Este espíritu también se ejercía en las agrupaciones gremiales a las que perteneció. La Asociación de Investigación Pediátrica (AIP), la Asociación Mexicana de Patólogos (AMP), las Sociedad Latinoamericana de Patología (SLAP) y la Latinoamericana de Patología Pediátrica (SLAPPE), de la cual fue fundadora; presidió todas ellas y los congresos que organizó en cada una fueron memorables. Su capacidad de limar asperezas y lograr consensos era reconocida.
Su claridad mental
Era muy inteligente. Aprendía muy rápido y recordaba lo aprendido. Pero aquí estamos llenos de gente muy inteligente. Lo asombroso era la claridad de su pensamiento. Inmediatamente notaba la parte endeble de un planteamiento, la falsedad en una argumentación y la intención solapada en una propuesta. Y defendía sus posiciones científicas, políticas y sociales sin alterarse ni levantar la voz; su voz que además era muy clara y agradable de escuchar.
Era notable como, en las reuniones de la AIP, donde se presentan trabajos de lo más diverso, algunos muy alejados de nuestra actividad cotidiana, y que pocos entendían, Cecilia, que sí los escuchaba con atención, hacía al final la pregunta crucial que resultaba en que el ponente, al explicarlo lograba que todos lo entendiéramos. Y no lo hacía por hacer presencia ni por lucirse; simplemente preguntaba lo que no le había quedado claro.

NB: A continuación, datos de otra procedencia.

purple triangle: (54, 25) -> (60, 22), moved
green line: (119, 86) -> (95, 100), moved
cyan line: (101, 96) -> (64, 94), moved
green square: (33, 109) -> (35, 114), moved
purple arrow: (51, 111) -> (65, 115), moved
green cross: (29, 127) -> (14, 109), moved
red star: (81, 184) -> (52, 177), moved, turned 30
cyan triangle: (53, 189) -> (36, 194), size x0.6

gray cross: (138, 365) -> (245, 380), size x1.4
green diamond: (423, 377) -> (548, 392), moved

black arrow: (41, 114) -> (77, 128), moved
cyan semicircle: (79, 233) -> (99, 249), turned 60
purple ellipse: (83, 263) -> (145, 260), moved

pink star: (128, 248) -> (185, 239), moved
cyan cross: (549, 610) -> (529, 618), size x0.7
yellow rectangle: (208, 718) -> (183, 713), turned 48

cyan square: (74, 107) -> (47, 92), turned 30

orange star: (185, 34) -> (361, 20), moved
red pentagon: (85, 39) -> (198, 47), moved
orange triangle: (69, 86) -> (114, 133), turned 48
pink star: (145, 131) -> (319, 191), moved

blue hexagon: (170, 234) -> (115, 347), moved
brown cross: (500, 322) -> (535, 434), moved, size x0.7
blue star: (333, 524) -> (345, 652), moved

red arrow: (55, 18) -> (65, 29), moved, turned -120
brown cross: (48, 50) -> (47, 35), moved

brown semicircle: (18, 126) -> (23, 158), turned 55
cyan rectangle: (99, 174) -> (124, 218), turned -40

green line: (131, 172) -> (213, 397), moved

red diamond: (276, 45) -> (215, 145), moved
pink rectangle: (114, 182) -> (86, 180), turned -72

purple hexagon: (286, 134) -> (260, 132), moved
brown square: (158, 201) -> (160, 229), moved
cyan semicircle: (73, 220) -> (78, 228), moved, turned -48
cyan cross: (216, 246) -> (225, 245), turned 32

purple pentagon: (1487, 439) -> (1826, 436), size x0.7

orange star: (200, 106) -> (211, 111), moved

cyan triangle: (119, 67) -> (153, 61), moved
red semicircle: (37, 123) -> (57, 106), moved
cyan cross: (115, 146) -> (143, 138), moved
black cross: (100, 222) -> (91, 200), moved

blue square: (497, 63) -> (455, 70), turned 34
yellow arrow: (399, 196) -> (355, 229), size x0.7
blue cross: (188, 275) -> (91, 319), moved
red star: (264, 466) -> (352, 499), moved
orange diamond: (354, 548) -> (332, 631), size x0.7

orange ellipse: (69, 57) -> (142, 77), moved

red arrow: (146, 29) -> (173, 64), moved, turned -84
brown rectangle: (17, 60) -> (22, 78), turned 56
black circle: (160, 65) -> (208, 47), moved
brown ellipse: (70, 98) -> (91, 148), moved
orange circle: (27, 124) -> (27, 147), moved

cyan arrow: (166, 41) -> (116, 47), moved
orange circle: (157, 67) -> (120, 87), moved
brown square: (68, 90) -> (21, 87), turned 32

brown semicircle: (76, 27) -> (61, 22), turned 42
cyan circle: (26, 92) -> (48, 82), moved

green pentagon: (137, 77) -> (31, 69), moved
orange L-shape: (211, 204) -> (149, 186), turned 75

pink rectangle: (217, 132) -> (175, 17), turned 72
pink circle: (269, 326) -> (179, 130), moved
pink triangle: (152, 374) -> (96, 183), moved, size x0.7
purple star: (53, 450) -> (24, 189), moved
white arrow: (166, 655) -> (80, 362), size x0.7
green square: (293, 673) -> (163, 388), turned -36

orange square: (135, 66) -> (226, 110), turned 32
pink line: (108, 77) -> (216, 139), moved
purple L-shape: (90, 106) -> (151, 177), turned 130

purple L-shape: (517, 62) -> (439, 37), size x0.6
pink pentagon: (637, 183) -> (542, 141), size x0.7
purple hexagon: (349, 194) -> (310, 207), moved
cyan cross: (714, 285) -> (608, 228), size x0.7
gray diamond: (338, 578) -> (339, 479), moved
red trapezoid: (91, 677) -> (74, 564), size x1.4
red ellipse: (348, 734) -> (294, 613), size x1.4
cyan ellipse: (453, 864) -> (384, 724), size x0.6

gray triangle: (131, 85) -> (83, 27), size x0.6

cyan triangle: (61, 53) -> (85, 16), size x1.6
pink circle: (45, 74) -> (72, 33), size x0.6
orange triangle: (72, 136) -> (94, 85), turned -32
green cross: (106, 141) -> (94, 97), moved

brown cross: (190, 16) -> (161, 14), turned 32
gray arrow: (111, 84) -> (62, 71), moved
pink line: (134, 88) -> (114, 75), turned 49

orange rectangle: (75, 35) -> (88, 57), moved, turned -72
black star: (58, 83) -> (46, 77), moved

Su acendrada estructura ética
El tercer punto, y creo el más importante era su acendrada estructura ética, mamada claramente en el entorno familiar, y totalmente desvinculada de cualquier fundamento religioso. Lo que hacía nunca fue para ganarse el cielo ni para evitar el infierno; no creía ni en uno ni en otro. Siempre generosa con todos, aun con quienes no estaba de acuerdo, siempre respetando al prójimo, nunca se aprovechó de nadie. Tenía un sentimiento infalible de justicia y militaba en las causas que consideraba justas, sin ninguna intención de ganancia personal.
Y por fin nos dejó, tras compartir muchos momentos gloriosos, gozosos y dolorosos. Yo opino que en este planeta debemos salir en el orden en que entramos. (Figura 7). Cecilia se adelantó. No por mucho, pero se adelantó.
Pero nos queda su memoria y su legado. Que nuestros recuerdos y sus aciertos nos impulsen a ser un Instituto cada vez más sólido, más dinámico y cohesivo, consciente de su pasado y abierto al futuro. La muy acertada disposición de nuestra Directora General, la Dra. Mercedes Macías, de otorgarle el nombre de Cecilia Ridaura a nuestras ya históricas Sesiones Anatomoclínicos es consonante con esa visión. Cecilia siempre defendió y promovió las sesiones anatomoclínicos como una actividad colectiva de enseñanza continua y esta distinción nos obliga a todos los que en ellas participamos, a hacerlas de una calidad excepcional. Hagamos eso y mucho más. Sigamos por ese camino.
Cecilia Ridaura Sanz
Valencia, España. 27 de diciembre 1937.
Tampico, México. 13 de junio, 1939.
Ciudad de México, México. 19 de septiembre, 2024.